Le français, sinon rien...
Marre du franglais et de cette allégeance culturelle unilatérale. Marre de voir le nombre de nos entreprises qui se croient obligées de prendre un nom anglais. Marre de voir une ville afficher sans pudeur « I love Nice », comme si nos visiteurs ne supportaient et ne comprenaient que l’anglais. Marre aussi de l’écriture inclusive. Marre du wokisme et de ses excès. Découragé aussi de constater que si peu d’élus ne soient conscients des enjeux que la perte d’usage de la langue représente.
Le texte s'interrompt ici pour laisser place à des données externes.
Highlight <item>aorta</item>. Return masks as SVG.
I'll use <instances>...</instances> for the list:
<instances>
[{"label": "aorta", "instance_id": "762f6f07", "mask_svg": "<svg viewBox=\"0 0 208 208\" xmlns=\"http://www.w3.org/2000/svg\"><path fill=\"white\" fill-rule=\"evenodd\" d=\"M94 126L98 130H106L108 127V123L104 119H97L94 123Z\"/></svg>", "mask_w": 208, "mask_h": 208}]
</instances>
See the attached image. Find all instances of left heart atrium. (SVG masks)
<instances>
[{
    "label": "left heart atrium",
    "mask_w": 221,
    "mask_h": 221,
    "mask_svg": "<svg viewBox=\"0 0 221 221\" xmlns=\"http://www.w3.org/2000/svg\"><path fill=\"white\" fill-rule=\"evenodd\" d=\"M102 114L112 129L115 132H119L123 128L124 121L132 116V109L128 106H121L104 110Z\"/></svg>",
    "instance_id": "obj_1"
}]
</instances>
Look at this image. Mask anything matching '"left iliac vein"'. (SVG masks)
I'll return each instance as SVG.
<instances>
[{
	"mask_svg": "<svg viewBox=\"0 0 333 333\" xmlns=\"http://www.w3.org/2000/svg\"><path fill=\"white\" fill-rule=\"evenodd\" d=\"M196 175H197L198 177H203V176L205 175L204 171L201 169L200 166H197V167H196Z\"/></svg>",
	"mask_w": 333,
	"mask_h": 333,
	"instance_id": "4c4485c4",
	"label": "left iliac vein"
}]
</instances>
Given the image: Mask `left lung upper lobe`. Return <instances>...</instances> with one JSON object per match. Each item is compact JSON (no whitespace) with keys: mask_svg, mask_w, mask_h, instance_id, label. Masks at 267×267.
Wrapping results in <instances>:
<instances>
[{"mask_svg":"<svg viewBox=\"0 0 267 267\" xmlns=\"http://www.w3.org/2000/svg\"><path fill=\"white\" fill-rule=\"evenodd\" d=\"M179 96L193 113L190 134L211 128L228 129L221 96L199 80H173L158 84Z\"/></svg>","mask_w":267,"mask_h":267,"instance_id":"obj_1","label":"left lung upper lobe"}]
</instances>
- photo Jacques Grenier © Archives Le Devoir -
Le Québec semble être le seul a avoir compris les enjeux. Il sait qu’il joue sa survie identitaire et culturelle sur ce dossier. Et il a eu le courage de prendre les mesures nécessaires. Ayant constater le déclin du français dans la vie courante et professionnelle, elle a réagi en se dotant, il y a une quarantaine d’années, d’une Charte de la langue française, communément appelée la loi 101. Ses modalités ont été modifiées par la loi 96 et visent à renforcer les mesures de protection de la langue. Même si nous n’en sommes pas encore là, l’affaiblissement de notre langue sous sa forme parlée comme sous sa forme écrite est une évidence.
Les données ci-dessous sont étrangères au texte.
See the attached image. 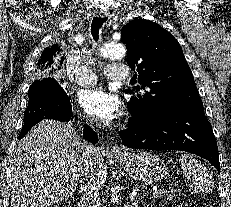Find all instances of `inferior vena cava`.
I'll return each instance as SVG.
<instances>
[{"instance_id":"inferior-vena-cava-1","label":"inferior vena cava","mask_w":231,"mask_h":207,"mask_svg":"<svg viewBox=\"0 0 231 207\" xmlns=\"http://www.w3.org/2000/svg\"><path fill=\"white\" fill-rule=\"evenodd\" d=\"M86 164L80 176V193L82 207H101L96 168L103 163L99 149L83 140Z\"/></svg>"}]
</instances>
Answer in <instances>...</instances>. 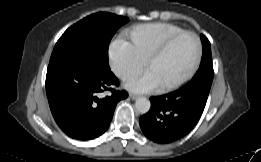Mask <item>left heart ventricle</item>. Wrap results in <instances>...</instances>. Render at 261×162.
Segmentation results:
<instances>
[{
  "mask_svg": "<svg viewBox=\"0 0 261 162\" xmlns=\"http://www.w3.org/2000/svg\"><path fill=\"white\" fill-rule=\"evenodd\" d=\"M197 52L193 36L178 39L161 57L150 63L148 69L154 73L161 86L173 83L191 68Z\"/></svg>",
  "mask_w": 261,
  "mask_h": 162,
  "instance_id": "1",
  "label": "left heart ventricle"
}]
</instances>
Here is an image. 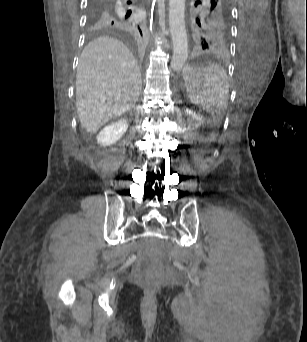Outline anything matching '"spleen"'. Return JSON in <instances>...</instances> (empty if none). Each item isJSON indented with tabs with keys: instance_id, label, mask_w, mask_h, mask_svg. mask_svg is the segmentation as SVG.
<instances>
[{
	"instance_id": "spleen-1",
	"label": "spleen",
	"mask_w": 307,
	"mask_h": 342,
	"mask_svg": "<svg viewBox=\"0 0 307 342\" xmlns=\"http://www.w3.org/2000/svg\"><path fill=\"white\" fill-rule=\"evenodd\" d=\"M196 71H199L197 76ZM184 76L185 90H189V100L194 104H201L206 114H223L224 110H227L229 82L222 66L209 64L207 68H203L189 63L185 66Z\"/></svg>"
}]
</instances>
Sur Facebook, Christophe Clavé, professeur de stratégie et gestion d'entreprise, argumente et justifie la défense de la langue française, celle que nous avons hérité, partie intégrante de notre patrimoine :
« La disparition progressive des temps (subjonctif, passé simple, imparfait, formes composées du futur, participe passé…) donne lieu à une pensée au présent, limitée à l’instant, incapable de projections dans le temps. La généralisation du tutoiement, la disparition des majuscules et de la ponctuation sont autant de coups mortels portés à la subtilité de l’expression.
Supprimer le mot ‘mademoiselle’ est non seulement renoncer à l’esthétique d’un mot, mais également promouvoir l’idée qu’entre une petite fille et une femme il n’y a rien. Moins de mots et moins de verbes conjugués, c’est moins de capacités à exprimer les émotions et moins de possibilité d’élaborer une pensée. Des études ont montré qu’une partie de la violence dans la sphère publique et privée provient directement de l’incapacité à mettre des mots sur les émotions.
Sans mot pour construire un raisonnement, la pensée complexe chère à Edgar Morin est entravée, rendue impossible. Plus le langage est pauvre, moins la pensée existe. L’histoire est riche d’exemples et les écrits sont nombreux de Georges Orwell dans ‘1984’ à Ray Bradbury dans ‘Fahrenheit 451’ qui ont relaté comment les dictatures de toutes obédiences entravaient la pensée en réduisant et tordant le nombre et le sens des mots. Il n’y a pas de pensée critique sans pensée. Et il n’y a pas de pensée sans mots.
Comment construire une pensée hypothético-déductive sans maîtrise du conditionnel ? Comment envisager l’avenir sans conjugaison au futur ? Comment appréhender une temporalité, une succession d’éléments dans le temps, qu’ils soient passés ou à venir, ainsi que leur durée relative, sans une langue qui fait la différence entre ce qui aurait pu être, ce qui a été, ce qui est, ce qui pourrait advenir, et ce qui sera après que ce qui pourrait advenir soit advenu ?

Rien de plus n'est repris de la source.